Kuang Yashu, Li Xiaolin, Liu Xiuxiang, Wei Lu, Chen Xiaoli, Liu Jie, Zhuang Tao, Pi Jingjiang, Wang Yanfang, Zhu Chenying, Gong Xin, Hu Hao, Yu Zuoren, Li Jiming, Yu Ping, Fan Huimin, Zhang Yuzhen, Liu Zhongmin, Zhang Lin
Key Laboratory of Arrhythmias of the Ministry of Education of China, Research Center for Translational Medicine, Shanghai East Hospital, Tongji University School of Medicine, 150 Jimo Rd, Pudong New District, Shanghai 200120, China.
Medical School, Internal Medicine Department, Jinggangshan University, Ji'an 343009, China.
Cardiovasc Res. 2021 Jan 21;117(2):585-599. doi: 10.1093/cvr/cvaa046.
Endothelial cell (EC) homoeostasis plays an important role in normal physiological cardiac functions, and its dysfunction significantly influences pathological cardiac remodelling after myocardial infarction (MI). It has been shown that the sphingosine 1-phosphate receptor 1 (S1pr1) was highly expressed in ECs and played an important role in maintaining endothelial functions. We thus hypothesized that the endothelial S1pr1 might be involved in post-MI cardiac remodelling.
Our study showed that the specific loss of endothelial S1pr1 exacerbated post-MI cardiac remodelling and worsened cardiac dysfunction. We found that the loss of endothelial S1pr1 significantly reduced Ly6clow macrophage accumulation, which is critical for the resolution of inflammation and cardiac healing following MI. The reduced reparative macrophages in post-MI myocardium contributed to the detrimental effects of endothelial S1pr1 deficiency on post-MI cardiac remodelling. Further investigations showed that the loss of endothelial S1pr1-reduced Ly6clow macrophage proliferation, while the pharmacological activation of S1pr1-enhanced Ly6clow macrophage proliferation, thereby ameliorated cardiac remodelling after MI. A mechanism study showed that S1P/S1pr1 activated the ERK signalling pathway and enhanced colony-stimulating factor 1 (CSF1) expression, which promoted Ly6clow macrophage proliferation in a cell-contact manner. The blockade of CSF1 signalling reversed the enhancing effect of S1pr1 activation on Ly6clow macrophage proliferation and worsened post-MI cardiac remodelling.

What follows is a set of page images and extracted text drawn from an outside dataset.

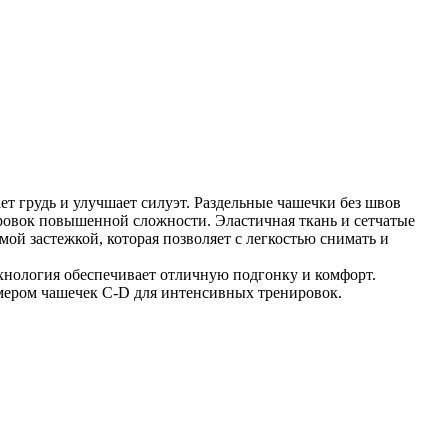
т грудь и улучшает силуэт. Раздельные чашечки без швов
ировок повышенной сложности. Эластичная ткань и сетчатые
ой застежкой, которая позволяет с легкостью снимать и
хнология обеспечивает отличную подгонку и комфорт.
змером чашечек C-D для интенсивных тренировок.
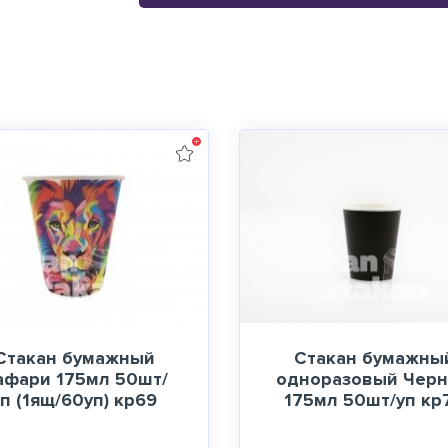
Стакан бумажный
Стакан бумажны
афари 175мл 50шт/
одноразовый Чер
уп (1ящ/60уп) кр69
175мл 50шт/уп кр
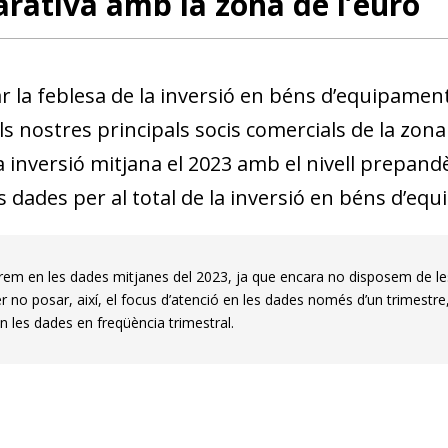
ativa amb la zona de l’euro
ar la feblesa de la inversió en béns d’equipame
s nostres principals socis comercials de la zona
la inversió mitjana el 2023 amb el nivell prepand
s dades per al total de la inversió en béns d’eq
rem en les dades mitjanes del 2023, ja que encara no disposem de les
r no posar, així, el focus d’atenció en les dades només d’un trimestre,
n les dades en freqüència trimestral.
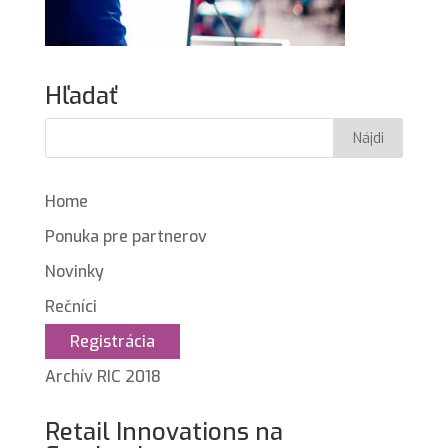
Hľadať
Home
Ponuka pre partnerov
Novinky
Rečníci
Registrácia
Archív RIC 2018
Retail Innovations na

This study reveals that cardiac microvascular endothelium promotes reparative macrophage proliferation in injured hearts via the S1P/S1PR1/ERK/CSF1 pathway and thus ameliorates post-MI adverse cardiac remodelling.
内皮细胞(EC)稳态在正常生理性心脏功能中起重要作用,其功能障碍会显著影响心肌梗死(MI)后的病理性心脏重塑。研究表明,鞘氨醇-1-磷酸受体1(S1pr1)在EC中高表达,并在维持内皮功能中起重要作用。因此,我们推测内皮S1pr1可能参与MI后的心脏重塑。
我们的研究表明,内皮S1pr1的特异性缺失加剧了MI后的心脏重塑并恶化了心脏功能障碍。我们发现,内皮S1pr1的缺失显著减少了Ly6clow巨噬细胞的积聚,这对MI后炎症的消退和心脏愈合至关重要。MI后心肌中修复性巨噬细胞的减少导致了内皮S1pr1缺乏对MI后心脏重塑的有害影响。进一步研究表明,内皮S1pr1的缺失降低了Ly6clow巨噬细胞的增殖,而S1pr1的药理学激活增强了Ly6clow巨噬细胞的增殖,从而改善了MI后的心脏重塑。机制研究表明,S1P/S1pr1激活ERK信号通路并增强集落刺激因子1(CSF1)的表达,以细胞接触方式促进Ly6clow巨噬细胞增殖。CSF1信号通路的阻断逆转了S1pr1激活对Ly6clow巨噬细胞增殖的增强作用,并恶化了MI后的心脏重塑。
本研究揭示,心脏微血管内皮通过S1P/S1PR1/ERK/CSF1途径促进受损心脏中修复性巨噬细胞的增殖,从而改善MI后的不良心脏重塑。